Best practices for building a company culture of connection

Connection is the end goal of any human-centered company. It is the ideal that any healthy company culture strives to achieve. The culture of connection, then, is built around a set of values and principles that are expressed in all aspects of the organization. The challenge for companies in the remote space is learning how to encourage connection and a positive employee experience.

The key for business owners and managers in remote cultures is to find out what their employees like and don't like. What makes them tick? What's their motivation for working? Are they just looking to pay the bills? Are they the kind of person who wants to feel a part of something bigger? Do they have ideas to grow the company? Do they have excitement for anything that could lead the company in a new way with new ideas, or perhaps another role like a mentorship? If they had an intern, who could they could pour into?

Discovering the answers to these questions can help employers know the best ways to provide affirmation in a remote work environment. The goal is to find ways to celebrate and highlight the unique talents of each person—starting with onboarding and continuing throughout the entirety of their employment.

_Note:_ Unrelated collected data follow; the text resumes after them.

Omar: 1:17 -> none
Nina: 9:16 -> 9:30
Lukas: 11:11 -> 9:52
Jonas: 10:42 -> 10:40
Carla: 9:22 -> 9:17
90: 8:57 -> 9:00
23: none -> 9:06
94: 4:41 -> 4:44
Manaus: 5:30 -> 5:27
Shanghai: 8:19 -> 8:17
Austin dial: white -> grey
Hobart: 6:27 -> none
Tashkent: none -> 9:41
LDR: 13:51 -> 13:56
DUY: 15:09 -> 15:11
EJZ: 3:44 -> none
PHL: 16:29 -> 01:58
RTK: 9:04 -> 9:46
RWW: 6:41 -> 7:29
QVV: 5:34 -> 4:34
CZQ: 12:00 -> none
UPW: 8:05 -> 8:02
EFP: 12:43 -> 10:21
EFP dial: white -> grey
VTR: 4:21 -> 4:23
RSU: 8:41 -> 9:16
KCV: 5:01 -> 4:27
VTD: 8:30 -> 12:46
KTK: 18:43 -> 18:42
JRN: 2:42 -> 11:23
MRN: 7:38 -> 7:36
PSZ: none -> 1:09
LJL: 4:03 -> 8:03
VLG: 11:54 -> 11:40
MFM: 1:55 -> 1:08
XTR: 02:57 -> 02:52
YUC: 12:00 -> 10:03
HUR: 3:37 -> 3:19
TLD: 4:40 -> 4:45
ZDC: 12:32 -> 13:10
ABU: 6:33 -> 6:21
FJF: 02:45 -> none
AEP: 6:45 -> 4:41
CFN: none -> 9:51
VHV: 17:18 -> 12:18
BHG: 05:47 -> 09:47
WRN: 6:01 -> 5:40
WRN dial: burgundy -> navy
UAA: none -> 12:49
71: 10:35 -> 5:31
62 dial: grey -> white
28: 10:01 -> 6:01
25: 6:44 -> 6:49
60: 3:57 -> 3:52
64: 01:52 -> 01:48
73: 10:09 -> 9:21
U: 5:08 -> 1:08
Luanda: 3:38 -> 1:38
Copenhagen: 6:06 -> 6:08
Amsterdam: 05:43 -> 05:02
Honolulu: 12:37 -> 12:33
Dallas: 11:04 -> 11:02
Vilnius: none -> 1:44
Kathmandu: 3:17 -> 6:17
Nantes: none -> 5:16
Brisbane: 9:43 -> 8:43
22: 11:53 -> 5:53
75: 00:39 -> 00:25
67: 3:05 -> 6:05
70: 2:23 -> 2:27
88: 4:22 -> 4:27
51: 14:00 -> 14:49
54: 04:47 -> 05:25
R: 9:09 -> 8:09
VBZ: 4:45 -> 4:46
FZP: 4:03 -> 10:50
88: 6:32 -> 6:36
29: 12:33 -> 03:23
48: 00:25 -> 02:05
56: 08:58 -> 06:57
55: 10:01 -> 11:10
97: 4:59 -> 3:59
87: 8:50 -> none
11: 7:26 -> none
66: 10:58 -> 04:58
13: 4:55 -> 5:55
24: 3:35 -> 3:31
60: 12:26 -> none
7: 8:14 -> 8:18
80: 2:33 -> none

To accomplish this, Sharlene suggests a few ideas:

  • Be personal rather than templated in a mass email when giving affirmation
  • Offer paid time off as a reward
  • Invite team members into the decision-making process
  • Highlight specific people on a weekly or monthly basis
  • Send a gift via Amazon or DoorDash, flowers, gift cards, etc.
  • Provide individual recognition directly to the recipient
  • Offer new opportunities as rewards such as:
  • Leadership roles
  • Conferences
  • Special training events
  • Empowering work connections
  • Financial incentives
  • Anything that demonstrates trust and recognition

Putting these practices in motion will elevate the digital experience in the workplace, improve company morale, and prevent burnout among remote workers.

Maximizing employee experience in a digital workplace

Prioritizing a positive remote culture provides benefits that extend beyond job satisfaction for remote workers. The benefits of happy employees translate into a positive customer experience as well—a win-win for any business. In the end, the ultimate goal is for everyone—company leaders, employees, and customers—to feel seen and heard.

Whether you own a remote startup company, lead a large corporation, or you're considering remote work for yourself, it’s important to be fully aware of the pros and cons so that your experience is a positive one. The rise of remote work is here to stay and, even in a post-COVID era, it's expected that remote and hybrid work opportunities will continue to expand. It's time to shift focus towards the people who make the digital workplace possible and, together, maximize our human experience.